┌──

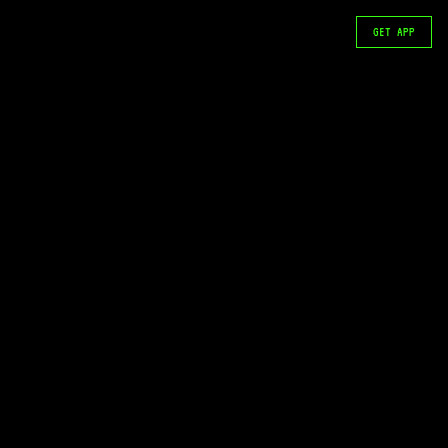
GET APP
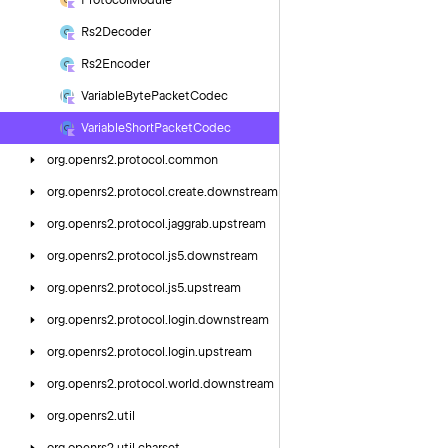
Protocol
Module
Rs2Decoder
Rs2Encoder
Variable
Byte
Packet
Codec
Variable
Short
Packet
Codec
org.
openrs2.
protocol.
common
org.
openrs2.
protocol.
create.
downstream
org.
openrs2.
protocol.
jaggrab.
upstream
org.
openrs2.
protocol.
js5.
downstream
org.
openrs2.
protocol.
js5.
upstream
org.
openrs2.
protocol.
login.
downstream
org.
openrs2.
protocol.
login.
upstream
org.
openrs2.
protocol.
world.
downstream
org.
openrs2.
util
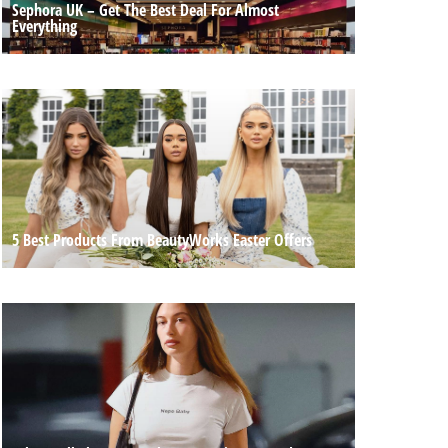
Sephora UK – Get The Best Deal For Almost
Everything
5 Best Products From BeautyWorks Easter Offers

└──

All entries must be written out again exactly as given, with no pictures in the copy.

GET APP
Protocol
Module
Rs2Decoder
Rs2Encoder
Variable
Byte
Packet
Codec
Variable
Short
Packet
Codec
org.
openrs2.
protocol.
common
org.
openrs2.
protocol.
create.
downstream
org.
openrs2.
protocol.
jaggrab.
upstream
org.
openrs2.
protocol.
js5.
downstream
org.
openrs2.
protocol.
js5.
upstream
org.
openrs2.
protocol.
login.
downstream
org.
openrs2.
protocol.
login.
upstream
org.
openrs2.
protocol.
world.
downstream
org.
openrs2.
util
Sephora UK – Get The Best Deal For Almost
Everything
5 Best Products From BeautyWorks Easter Offers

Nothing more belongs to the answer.